Constant fluctuations in the world economy have forced organizations to look beyond conventional hiring practices and seek non contractual, short term project based options such as freelancing.
As an up and coming freelancer you need to be aware of two things– there is a plethora of work available at platforms like Upwork, Freelancer, etc– there is an equally large ocean of competition to swim through.
This shouldn’t, however, dishearten you.
There are some proactive techniques and strategies you can use in order to gain an edge and bag your first job as a freelancer.
VIDEO PROFILE: A resume and cover letter are essential, but they wouldn’t be enough to make you stand out.Create a short, introductory video describing the skills you offer. Keep it informal and friendly to establish an instant connect with a potential employer. If you aren’t comfortable doing a video introduction, go for audio.
SAMPLE WORK: As a new freelancer, it is obvious you wouldn’t have positive feedback or a well built reputation on the platform to bank on. It is of utmost importance to build a portfolio of your best work and keep at hand a folder containing these samples. This would add a much needed extra layer of credibility to your profile.
THE PROPOSAL: Create your proposal wisely, this is the first point of contact between you and your employer. Do your research and make it as personalized as possible. Find out as much about your potential employer and the project requirements as possible. Refer to them by their name (look up their profile details). Avoid using templates or run of the mill approaches. Remember there will be several others, perhaps with far more freelancing experience, taking similar approaches. Be concise and straight forward. You’ve to find your own voice here and pick a way to positively catch the potential employer’s attention. Don’t forget to attach your video introduction and portfolio to this proposal
COMMUNICATE: I cannot emphasize this enough! Communicate, communicate communicate! Communication is always key. Let your employer know where to reach you and make it a point to convey to them that you’re willing to clarify all doubts and make necessary modifications and explanations whenever required. Be sure to state your Skype, Gtalk or messenger handles for swift and interruption free talk. This will not only give them a sense of security about the work being done, but also prevent pointless workflow delays.

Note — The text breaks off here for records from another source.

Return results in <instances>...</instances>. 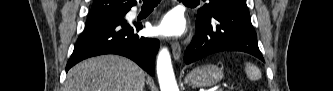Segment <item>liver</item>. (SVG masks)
Here are the masks:
<instances>
[{"mask_svg":"<svg viewBox=\"0 0 333 91\" xmlns=\"http://www.w3.org/2000/svg\"><path fill=\"white\" fill-rule=\"evenodd\" d=\"M145 76L133 61L104 55L71 68L63 91H143Z\"/></svg>","mask_w":333,"mask_h":91,"instance_id":"1","label":"liver"}]
</instances>
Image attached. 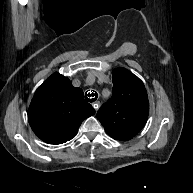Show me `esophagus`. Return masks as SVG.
Returning a JSON list of instances; mask_svg holds the SVG:
<instances>
[{"instance_id": "obj_1", "label": "esophagus", "mask_w": 193, "mask_h": 193, "mask_svg": "<svg viewBox=\"0 0 193 193\" xmlns=\"http://www.w3.org/2000/svg\"><path fill=\"white\" fill-rule=\"evenodd\" d=\"M88 93H90V94L88 95ZM87 96H88V98L95 100V101L93 102V107H94V109H95L96 111H98L99 108H100V103L98 102L99 92L96 91V90H94V91H93V90H90V91L87 92ZM89 96H90V97H89Z\"/></svg>"}]
</instances>
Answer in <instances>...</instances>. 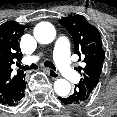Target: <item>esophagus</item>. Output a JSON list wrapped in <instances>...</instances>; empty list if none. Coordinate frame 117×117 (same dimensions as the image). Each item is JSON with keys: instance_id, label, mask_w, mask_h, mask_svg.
<instances>
[{"instance_id": "esophagus-1", "label": "esophagus", "mask_w": 117, "mask_h": 117, "mask_svg": "<svg viewBox=\"0 0 117 117\" xmlns=\"http://www.w3.org/2000/svg\"><path fill=\"white\" fill-rule=\"evenodd\" d=\"M48 75L52 78V79H57L59 77V74L54 71L53 69L48 68L47 69Z\"/></svg>"}]
</instances>
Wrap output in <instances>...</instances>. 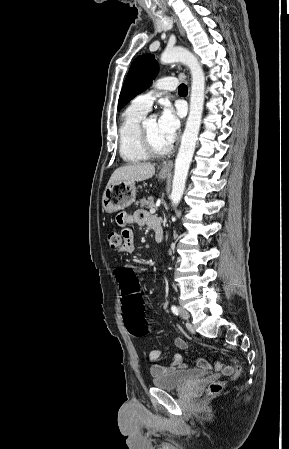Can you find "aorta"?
I'll return each instance as SVG.
<instances>
[{
  "instance_id": "obj_1",
  "label": "aorta",
  "mask_w": 289,
  "mask_h": 449,
  "mask_svg": "<svg viewBox=\"0 0 289 449\" xmlns=\"http://www.w3.org/2000/svg\"><path fill=\"white\" fill-rule=\"evenodd\" d=\"M162 63L181 62L189 69L192 77L190 110L175 160L171 200L178 205L185 190L186 178L195 151L201 125L204 105L205 76L197 57L182 47L166 49L161 55Z\"/></svg>"
}]
</instances>
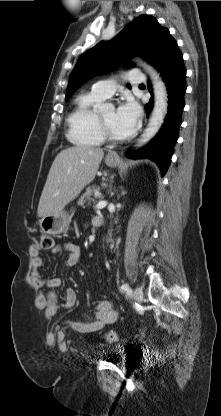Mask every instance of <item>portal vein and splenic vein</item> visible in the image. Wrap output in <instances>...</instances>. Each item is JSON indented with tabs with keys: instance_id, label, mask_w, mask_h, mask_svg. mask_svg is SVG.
I'll return each instance as SVG.
<instances>
[{
	"instance_id": "1",
	"label": "portal vein and splenic vein",
	"mask_w": 221,
	"mask_h": 416,
	"mask_svg": "<svg viewBox=\"0 0 221 416\" xmlns=\"http://www.w3.org/2000/svg\"><path fill=\"white\" fill-rule=\"evenodd\" d=\"M95 194L98 195L99 192H96ZM106 205H107V201L101 200L97 203L96 208L97 209H102V208L106 207Z\"/></svg>"
}]
</instances>
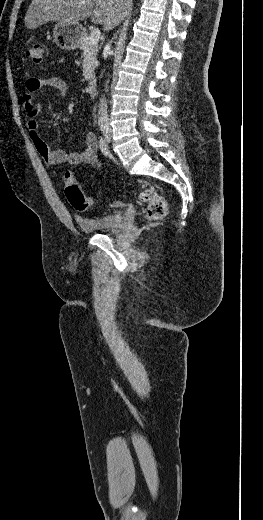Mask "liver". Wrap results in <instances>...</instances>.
<instances>
[{
	"label": "liver",
	"instance_id": "6515ba94",
	"mask_svg": "<svg viewBox=\"0 0 263 520\" xmlns=\"http://www.w3.org/2000/svg\"><path fill=\"white\" fill-rule=\"evenodd\" d=\"M130 0H32L25 16L28 29L48 21L78 23L88 17L109 31L125 17Z\"/></svg>",
	"mask_w": 263,
	"mask_h": 520
}]
</instances>
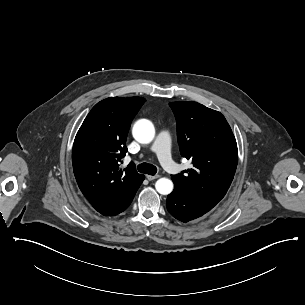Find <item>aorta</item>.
Returning a JSON list of instances; mask_svg holds the SVG:
<instances>
[{
  "label": "aorta",
  "instance_id": "aorta-1",
  "mask_svg": "<svg viewBox=\"0 0 305 305\" xmlns=\"http://www.w3.org/2000/svg\"><path fill=\"white\" fill-rule=\"evenodd\" d=\"M133 137L141 144L150 143L155 136V128L149 120H138L132 130ZM155 188L161 195H168L173 191L174 184L168 178H160L155 183Z\"/></svg>",
  "mask_w": 305,
  "mask_h": 305
}]
</instances>
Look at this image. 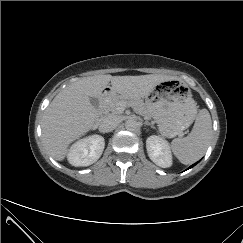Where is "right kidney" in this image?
Listing matches in <instances>:
<instances>
[{
  "label": "right kidney",
  "instance_id": "right-kidney-1",
  "mask_svg": "<svg viewBox=\"0 0 243 243\" xmlns=\"http://www.w3.org/2000/svg\"><path fill=\"white\" fill-rule=\"evenodd\" d=\"M105 147L104 138L92 135L74 143L67 154L68 161L73 166H89L102 155Z\"/></svg>",
  "mask_w": 243,
  "mask_h": 243
}]
</instances>
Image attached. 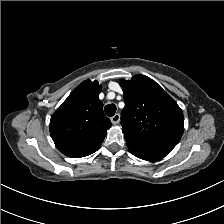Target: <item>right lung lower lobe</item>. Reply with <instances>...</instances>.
<instances>
[{
  "label": "right lung lower lobe",
  "mask_w": 224,
  "mask_h": 224,
  "mask_svg": "<svg viewBox=\"0 0 224 224\" xmlns=\"http://www.w3.org/2000/svg\"><path fill=\"white\" fill-rule=\"evenodd\" d=\"M55 145L66 156L73 157V158L84 157L79 152L77 145H75L72 142L59 140V141H55Z\"/></svg>",
  "instance_id": "1"
}]
</instances>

GOOD FIT: Even before you attempt to send your proposal, make it absolutely certain you’re a good fit for the project. Your skills must match those exactly required to not just do the job, but do it well. I’ve often noticed freelancers send baseless proposals, mashed with exaggerated versions of their qualifications, which have little or no connection with the job at hand. Never waste your time and that of the employer’s by resorting to such a gimmick. In case you’ve questions about what exactly is required of the freelancer, do not hesitate to ask them directly.
RIGHT RATE: No matter how talented you are or how sharp your skills are, during the initial phase working as a freelancer,don’t be tempted to charge too high a fee. This should be a period primarily dedicated to deepening your roots and gaining a solid reputation. Be open to offering discounted rates and if you’re willing to work in exchange for feedback (and if this is permitted) make it clear in your bid.
Successfully establishing yourself as a freelancer may not be an overly smooth sailing voyage, but it isn’t rocket science either. Perseverance, a bit of tact and a positive attitude can most certainly give you the breakthrough you deserve!